East Asian Medicine Doesn't Need to be “Proven"

Dear friends, brace yourselves. This is going to be a bit of a rant.


This particular rant was inspired by Highmark health insurance (credit where credit’s due). I spoke with a customer service representative there a few months ago to check my client’s benefits. Over the course of the conversation, I was told that my client’s plan would pay for acupuncture if administered for low back pain. Any other reason would be considered experimental and subjected to a medical necessity review. 


To be frank, calling acupuncture experimental is racist, and constitutes epistemological violence. 


This means using one system of knowing to denigrate knowledge that originates from a different system of knowing. Essentially, because acupuncture has not been “verified” to the satisfaction of those in power by the methods of modern research, Highmark health insurance company has deemed it experimental. The violence here is that millennia of research, discovery, study, and practice are automatically undermined by this statement. What validates this violence is racism, as in “it’s ok to discredit this form of medicine because it comes from an indigenous culture.”


East Asian medicine arises from an ancient worldview and it is a science in its own right. 

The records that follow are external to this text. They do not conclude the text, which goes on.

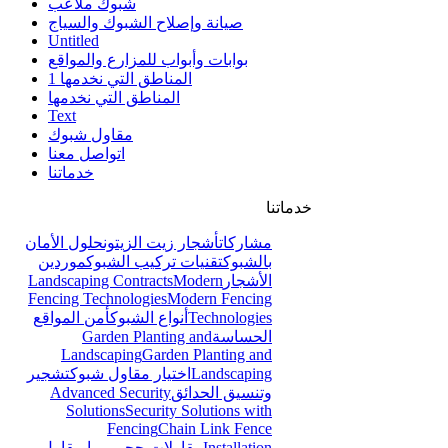
Γ
شبوك ملاعب
صيانة وإصلاح الشبوك والسياج
Untitled
بوابات وأبواب للمزارع والمواقع
المناطق التي نخدمها 1
المناطق التي نخدمها
Text
مقاول شبوك
اتواصل معنا
خدماتنا
خدماتنا
مشاركات
أشجار زيت الزيتون
حلول الأمان
بالشبوك
تقنيات تركيب الشبوك
موردين
الأشجار
Modern
Landscaping Contracts
Fencing Technologies
Modern Fencing
Technologies
أنواع الشبوك
أمن المواقع
الحساسة
Garden Planting and
Landscaping
Garden Planting and
Landscaping
اختيار مقاول شبوك
تشجير
وتنسيق الحدائق
Advanced Security
Solutions
Security Solutions with
Fencing
Chain Link Fence
Installation
مقاولات حجر ربراب
مقاول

There are some brilliant researchers using
modern scientific design to further explore this medicine, but in no way does East Asian medicine require any further validation from modern science in order to be legitimized. If anything, intelligently designed acupuncture research can help us learn more about the human body. 


Around the beginning of 2021, when COVID-19 vaccines were becoming widely available in the United States, I heard an interview on the radio with a well-studied virologist. She said something along the lines of, “There’s no “believing” in science or “not-believing” in science; it’s not a choice.” She was saying this in response to some people’s doubts about the vaccine. 

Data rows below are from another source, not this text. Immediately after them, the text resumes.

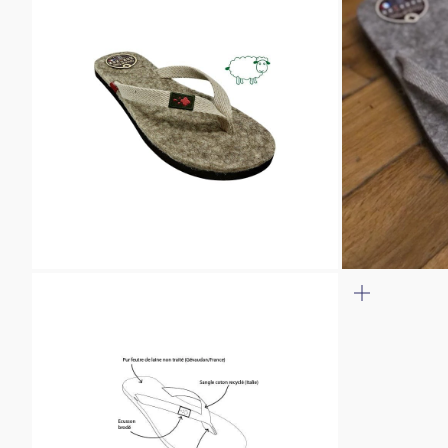
ZOOMER
ZOOMER
SUR
SUR
L'IMAGE
L'IMAGE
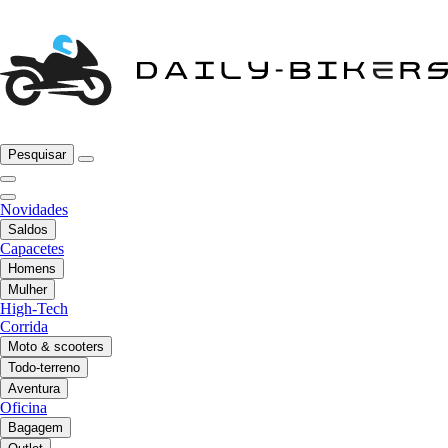
Pesquisar
Novidades
Saldos
Capacetes
Homens
Mulher
High-Tech
Corrida
Moto & scooters
Todo-terreno
Aventura
Oficina
Bagagem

Now, I’m not weighing in on the vaccine controversy at large here. I’m vaccinated and glad for it. However, it struck me how utterly dogmatic this person’s statement was. It had the same tone of attachment as someone defending a fundamentalist religious view. In addition to her statement that science is objectively true and therefore not subject to belief, there was the subtext that we have complete license to disbelieve (or call “experimental”) anything not deemed “science” by modern medical standards. 


Who gets to decide what is “science” and what’s not? 


And aren’t those decisions about where to draw the line a result of the (often unconsciously) held belief systems of the decider? Systems which are themselves not verifiable according to the scientific method?


You may have picked up a note of anger in my words here (chuckle). I can get riled up when coming up against this type of ignorance, especially when I’m on the phone with an insurance company, advocating for my client to get the care they need, want, and deserve. But underneath all that hot-headedness is something softer and more tender: grief. 


We have so much to learn from the very people and cultures who our modern judgments have deemed insignificant.


I yearn deeply for a world in which all humanity’s treasures are valued and supported for the benefit of all beings. I yearn deeply for a world in which the people who cultivate and protect those treasures are collectively held as kin, along with the plants, animals, and myriad of other beings who we have yet to meet. I yearn deeply for a world in which we don’t have to prove ourselves, and our energy can be repurposed towards caring for each other and enjoying this phenomenally auspicious situation we find ourselves in. C’mon, let’s make it happen.